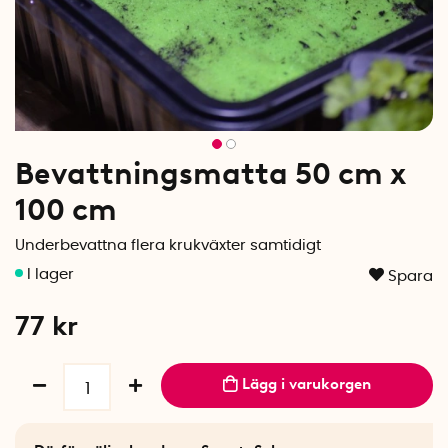
Bevattningsmatta 50 cm x
100 cm
Underbevattna flera krukväxter samtidigt
Spara
77
kr
Lägg i varukorgen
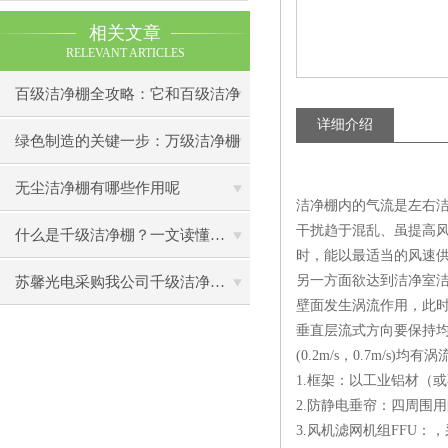
相关文章
RELEVANT ARTICLES
百级洁净棚全攻略：它和百级洁净
详细介绍
室到底有什么区别？
绿色制造的关键一步：万级洁净棚
助力环保型半导体产业发展
无尘洁净棚有哪些作用呢
洁净棚内的气流是左右洁
干扰趋于混乱、虽提高
什么是千级洁净棚？一文读懂其结构特点与局部净化优势
时，能以最适当的风速
另一方面欲达到洁净室
苏馨光电采购我公司千级洁净棚普通工作台一批（7月07日）已顺利交货
壁面发生涡流作用，此
垂直层流式方向要保持均
(0.2m/s，0.7m/s
1.框架：以工业铝材（
2.防静电垂帘：四周围
3.风机滤网机组FFU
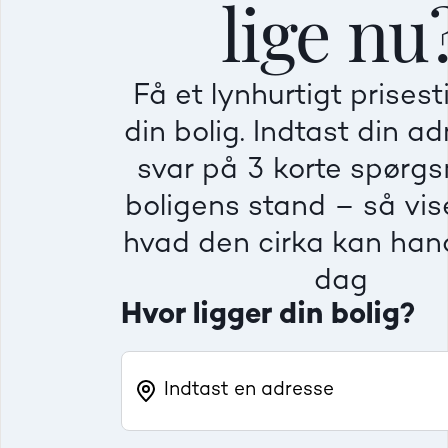
lige nu
Mindre god
Mindre god
Mindre god
Få et lynhurtigt prises
Villa
Ej
din bolig. Indtast din a
Beregner pris
Dårlig
Dårlig
Dårlig
svar på 3 korte spørg
boligens stand – så vise
Rækkehus
Fr
hvad den cirka kan hand
dag
Hvor ligger din bolig?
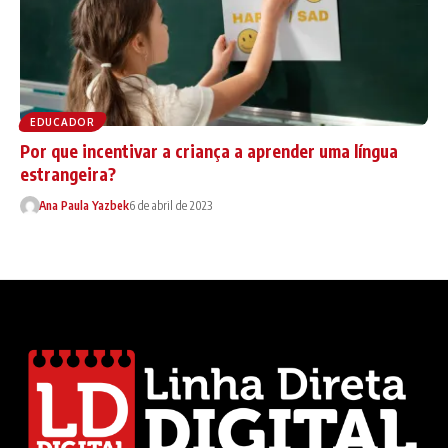
EDUCADOR
Por que incentivar a criança a aprender uma língua
estrangeira?
Ana Paula Yazbek
6 de abril de 2023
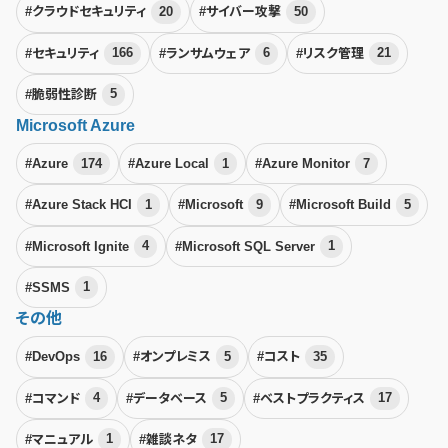
#クラウドセキュリティ
20
#サイバー攻撃
50
#セキュリティ
166
#ランサムウェア
6
#リスク管理
21
#脆弱性診断
5
Microsoft Azure
#Azure
174
#Azure Local
1
#Azure Monitor
7
#Azure Stack HCI
1
#Microsoft
9
#Microsoft Build
5
#Microsoft Ignite
4
#Microsoft SQL Server
1
#SSMS
1
その他
#DevOps
16
#オンプレミス
5
#コスト
35
#コマンド
4
#データベース
5
#ベストプラクティス
17
#マニュアル
1
#雑談ネタ
17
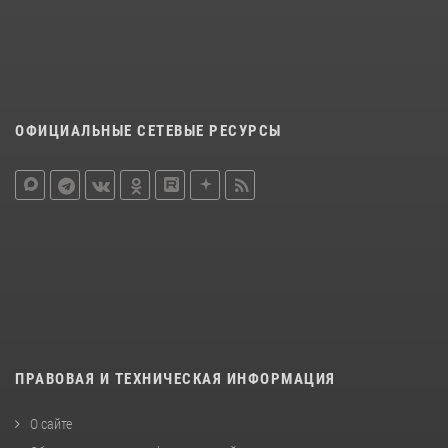
ОФИЦИАЛЬНЫЕ СЕТЕВЫЕ РЕСУРСЫ
ПРАВОВАЯ И ТЕХНИЧЕСКАЯ ИНФОРМАЦИЯ
О сайте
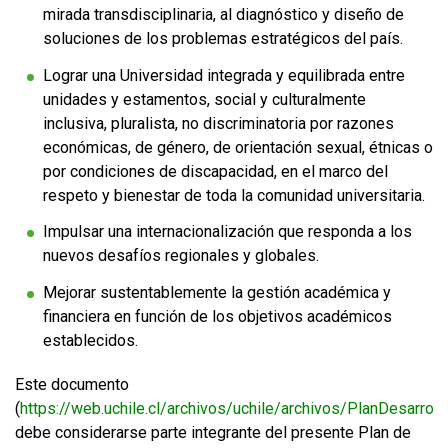
mirada transdisciplinaria, al diagnóstico y diseño de
soluciones de los problemas estratégicos del país.
Lograr una Universidad integrada y equilibrada entre
unidades y estamentos, social y culturalmente
inclusiva, pluralista, no discriminatoria por razones
económicas, de género, de orientación sexual, étnicas o
por condiciones de discapacidad, en el marco del
respeto y bienestar de toda la comunidad universitaria.
Impulsar una internacionalización que responda a los
nuevos desafíos regionales y globales.
Mejorar sustentablemente la gestión académica y
financiera en función de los objetivos académicos
establecidos.
Este documento
(
https://web.uchile.cl/archivos/uchile/archivos/PlanDesarroll
debe considerarse parte integrante del presente Plan de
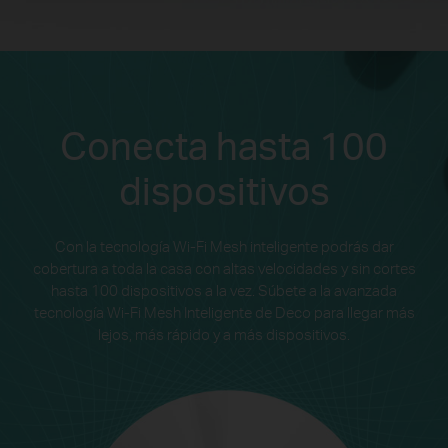
Conecta hasta 100
dispositivos
Con la tecnología Wi-Fi Mesh inteligente podrás dar
cobertura a toda la casa con altas velocidades y sin cortes
hasta 100 dispositivos a la vez. Súbete a la avanzada
tecnología Wi-Fi Mesh Inteligente de Deco para llegar más
lejos, más rápido y a más dispositivos.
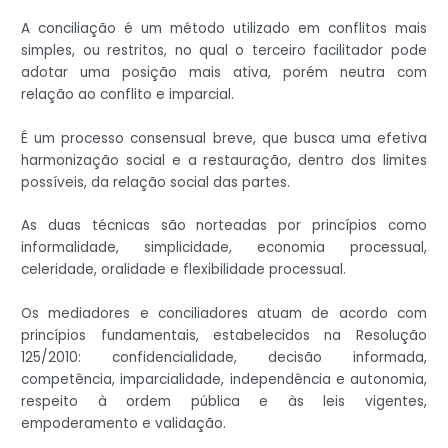
A conciliação é um método utilizado em conflitos mais
simples, ou restritos, no qual o terceiro facilitador pode
adotar uma posição mais ativa, porém neutra com
relação ao conflito e imparcial.
É um processo consensual breve, que busca uma efetiva
harmonização social e a restauração, dentro dos limites
possíveis, da relação social das partes.
As duas técnicas são norteadas por princípios como
informalidade, simplicidade, economia processual,
celeridade, oralidade e flexibilidade processual.
Os mediadores e conciliadores atuam de acordo com
princípios fundamentais, estabelecidos na Resolução
125/2010: confidencialidade, decisão informada,
competência, imparcialidade, independência e autonomia,
respeito à ordem pública e às leis vigentes,
empoderamento e validação.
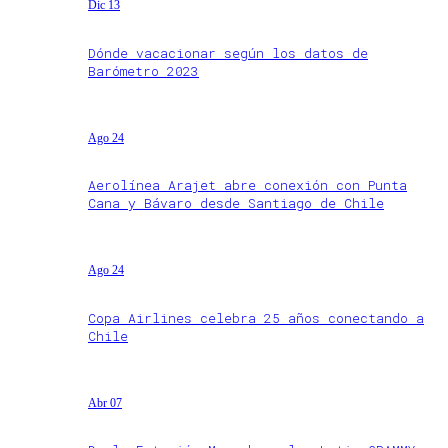
Dic 13
Dónde vacacionar según los datos de
Barómetro 2023
Ago 24
Aerolínea Arajet abre conexión con Punta
Cana y Bávaro desde Santiago de Chile
Ago 24
Copa Airlines celebra 25 años conectando a
Chile
Abr 07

Exercise prompt »
The required output is each record above, reproduced exactly, without its pictures.

Solution to the exercise »
Bevattningsmatta 50 cm x
100 cm
Underbevattna flera krukväxter samtidigt
Spara
77
kr
Lägg i varukorgen
相关文章
RELEVANT ARTICLES
百级洁净棚全攻略：它和百级洁净
详细介绍
室到底有什么区别？
绿色制造的关键一步：万级洁净棚
助力环保型半导体产业发展
无尘洁净棚有哪些作用呢
洁净棚内的气流是左右洁
干扰趋于混乱、虽提高
什么是千级洁净棚？一文读懂其结构特点与局部净化优势
时，能以最适当的风速
另一方面欲达到洁净室
苏馨光电采购我公司千级洁净棚普通工作台一批（7月07日）已顺利交货
壁面发生涡流作用，此
垂直层流式方向要保持均
(0.2m/s，0.7m/s
1.框架：以工业铝材（
2.防静电垂帘：四周围
3.风机滤网机组FFU
lige nu
Mindre god
Mindre god
Mindre god
Få et lynhurtigt prises
Villa
Ej
din bolig. Indtast din a
Beregner pris
Dårlig
Dårlig
Dårlig
svar på 3 korte spørg
boligens stand – så vise
Rækkehus
Fr
hvad den cirka kan hand
dag
Hvor ligger din bolig?
EDUCADOR
Por que incentivar a criança a aprender uma língua
estrangeira?
Ana Paula Yazbek
6 de abril de 2023
#クラウドセキュリティ
20
#サイバー攻撃
50
#セキュリティ
166
#ランサムウェア
6
#リスク管理
21
#脆弱性診断
5
Microsoft Azure
#Azure
174
#Azure Local
1
#Azure Monitor
7
#Azure Stack HCI
1
#Microsoft
9
#Microsoft Build
5
#Microsoft Ignite
4
#Microsoft SQL Server
1
#SSMS
1
その他
#DevOps
16
#オンプレミス
5
#コスト
35
#コマンド
4
#データベース
5
#ベストプラクティス
17
#マニュアル
1
#雑談ネタ
17
ОФИЦИАЛЬНЫЕ СЕТЕВЫЕ РЕСУРСЫ
ПРАВОВАЯ И ТЕХНИЧЕСКАЯ ИНФОРМАЦИЯ
О сайте
mirada transdisciplinaria, al diagnóstico y diseño de
soluciones de los problemas estratégicos del país.
Lograr una Universidad integrada y equilibrada entre
unidades y estamentos, social y culturalmente
inclusiva, pluralista, no discriminatoria por razones
económicas, de género, de orientación sexual, étnicas o
por condiciones de discapacidad, en el marco del
respeto y bienestar de toda la comunidad universitaria.
Impulsar una internacionalización que responda a los
nuevos desafíos regionales y globales.
Mejorar sustentablemente la gestión académica y
financiera en función de los objetivos académicos
establecidos.
Este documento
(
https://web.uchile.cl/archivos/uchile/archivos/PlanDesarroll
debe considerarse parte integrante del presente Plan de
Conecta hasta 100
dispositivos
Con la tecnología Wi-Fi Mesh inteligente podrás dar
cobertura a toda la casa con altas velocidades y sin cortes
hasta 100 dispositivos a la vez. Súbete a la avanzada
tecnología Wi-Fi Mesh Inteligente de Deco para llegar más
lejos, más rápido y a más dispositivos.
A conciliação é um método utilizado em conflitos mais
simples, ou restritos, no qual o terceiro facilitador pode
adotar uma posição mais ativa, porém neutra com
relação ao conflito e imparcial.
É um processo consensual breve, que busca uma efetiva
harmonização social e a restauração, dentro dos limites
possíveis, da relação social das partes.
As duas técnicas são norteadas por princípios como
informalidade, simplicidade, economia processual,
celeridade, oralidade e flexibilidade processual.
Os mediadores e conciliadores atuam de acordo com
princípios fundamentais, estabelecidos na Resolução
125/2010: confidencialidade, decisão informada,
competência, imparcialidade, independência e autonomia,
respeito à ordem pública e às leis vigentes,
empoderamento e validação.
Dic 13
Dónde vacacionar según los datos de
Barómetro 2023
Ago 24
Aerolínea Arajet abre conexión con Punta
Cana y Bávaro desde Santiago de Chile
Ago 24
Copa Airlines celebra 25 años conectando a
Chile
Abr 07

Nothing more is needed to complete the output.